Liquidity path is the route to monetization for company founders or owners. The most common liquidity paths for early- to mid-stage companies are acquisitions by a larger company and initial pubic offerings (IPOs). Without a path to liquidity, private company owners may not be able to convert their ownership in the company to what may be important to the founders and what is absolutely vital to venture capital investors - cold, hard cash.

BREAKING DOWN Liquidity Path

Most private companies of a sufficient size are constantly evaluating different liquidity paths. Some owners may simply be looking for a way to "cash out," or looking to the liquidity achieved in an IPO to help fund future business growth and expansion efforts. 

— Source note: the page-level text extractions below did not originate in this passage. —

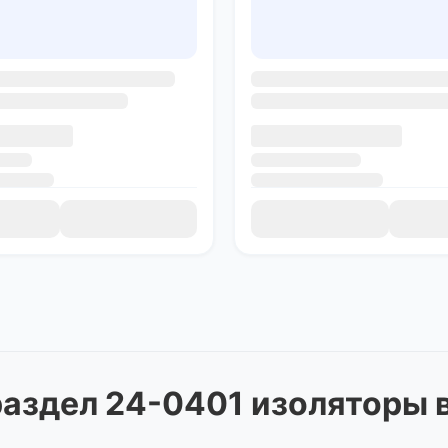
аздел 24-0401 изоляторы
в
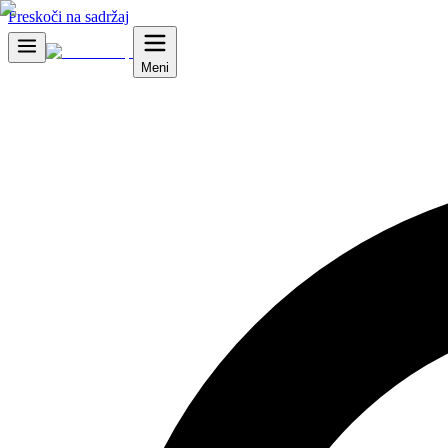
Preskoči na sadržaj
Meni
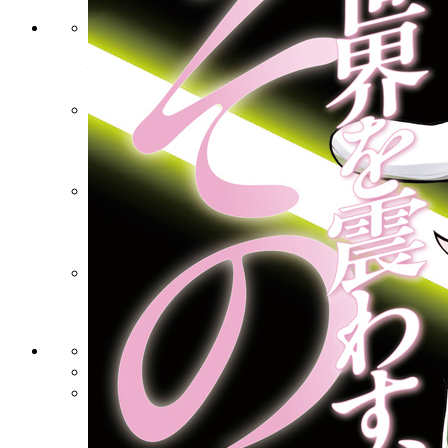
作品一覧と試し読み
最新コミックス
新人賞
NEWS
プライバシー・ポリシー
利用規約
講談社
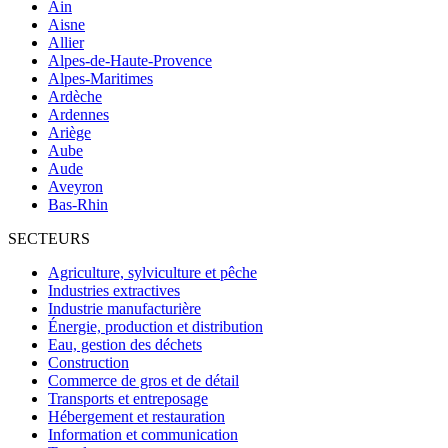
Ain
Aisne
Allier
Alpes-de-Haute-Provence
Alpes-Maritimes
Ardèche
Ardennes
Ariège
Aube
Aude
Aveyron
Bas-Rhin
SECTEURS
Agriculture, sylviculture et pêche
Industries extractives
Industrie manufacturière
Énergie, production et distribution
Eau, gestion des déchets
Construction
Commerce de gros et de détail
Transports et entreposage
Hébergement et restauration
Information et communication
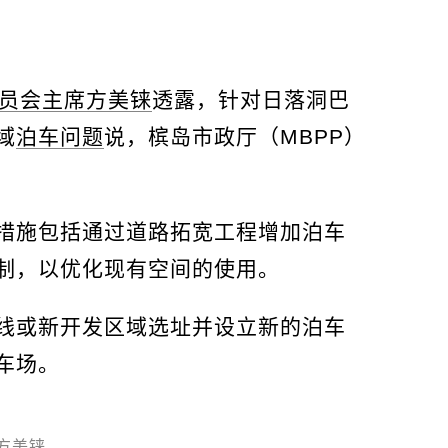
员会主席方美铼
透露，针对日落洞巴
域
泊车问题
说，槟岛市政厅（MBPP）
措施包括通过道路拓宽工程增加泊车
制，以优化现有空间的使用。
线或新开发区域选址并设立新的泊车
车场。
方美铼。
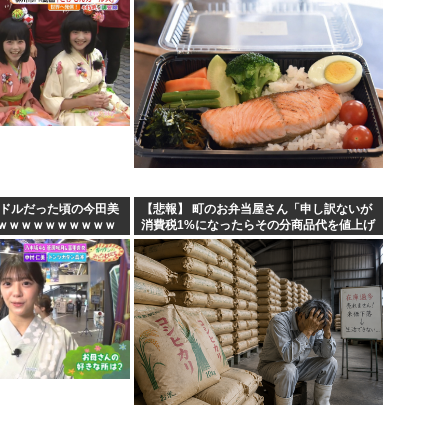
イドルだった頃の今田美
【悲報】 町のお弁当屋さん「申し訳ないが
ｗｗｗｗｗｗｗｗｗｗ
消費税1%になったらその分商品代を値上げ
するわ」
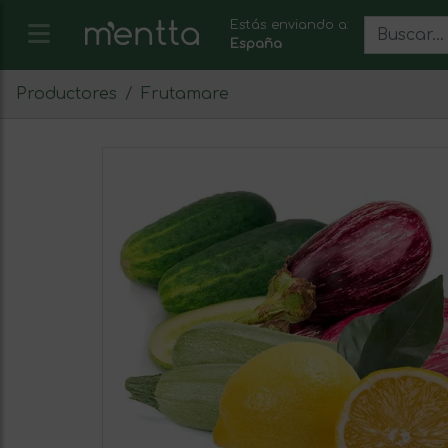
Estás enviando a:
España
Productores
Frutamare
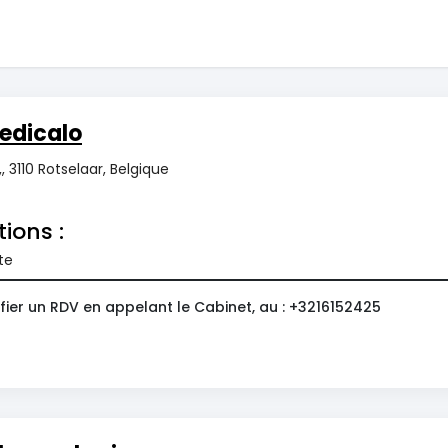
edicalo
,, 3110 Rotselaar, Belgique
tions :
te
fier un RDV en appelant le Cabinet, au : +3216152425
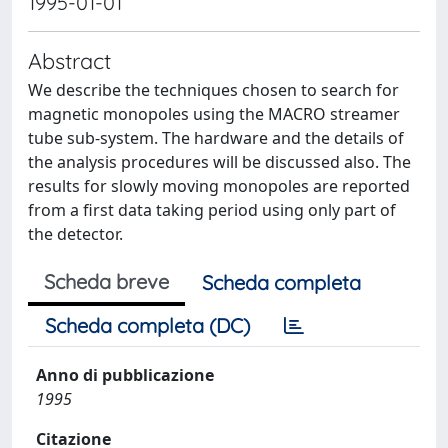
1995-01-01
Abstract
We describe the techniques chosen to search for
magnetic monopoles using the MACRO streamer
tube sub-system. The hardware and the details of
the analysis procedures will be discussed also. The
results for slowly moving monopoles are reported
from a first data taking period using only part of
the detector.
Scheda breve
Scheda completa
Scheda completa (DC)
Anno di pubblicazione
1995
Citazione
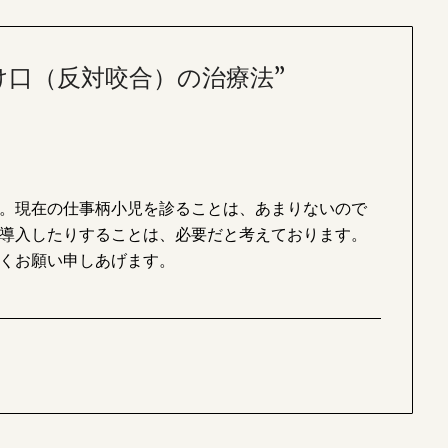
け口（反対咬合）の治療法
”
。現在の仕事柄小児を診ることは、あまりないので
導入したりすることは、必要だと考えております。
くお願い申しあげます。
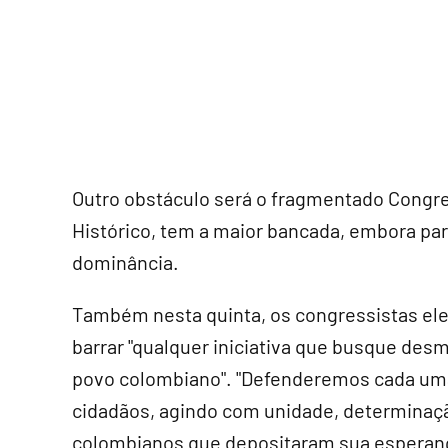
Outro obstáculo será o fragmentado Congres
Histórico, tem a maior bancada, embora part
dominância.
Também nesta quinta, os congressistas elei
barrar "qualquer iniciativa que busque des
povo colombiano". "Defenderemos cada uma
cidadãos, agindo com unidade, determina
colombianos que depositaram sua esperanç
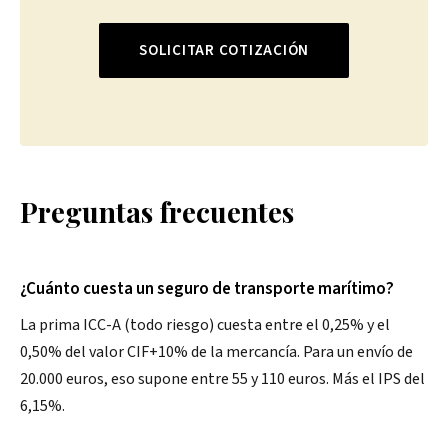
SOLICITAR COTIZACIÓN
Preguntas frecuentes
¿Cuánto cuesta un seguro de transporte marítimo?
La prima ICC-A (todo riesgo) cuesta entre el 0,25% y el
0,50% del valor CIF+10% de la mercancía. Para un envío de
20.000 euros, eso supone entre 55 y 110 euros. Más el IPS del
6,15%.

The state of the overall economy and the stock markets may affect the timing and direction of a liquidity path. If the stock market is weak, investors may have little or no appetite for IPOs, making that option less favorable because the company would likely not receive what it believes a fair price for its shares. The company could choose to wait out the markets, or change course and sell to another company or private equity investor directly. On the other hand, if the market is hot for a public offering for a particular company (e.g., a tech company that dominates an end-market) or if a startup is growing so quickly that a larger company simply must buy it, the path to liquidity could be short and sweet for the founding members and venture capitalists who supported the firm early on.

It must be noted, though, that disputes among the founders and early investors may arise regarding the length and direction of the liquidity path. Some may want to monetize sooner rather than later, while others could prefer a longer gestation or maturation period for the company with the hope that the valuation will continue to increase.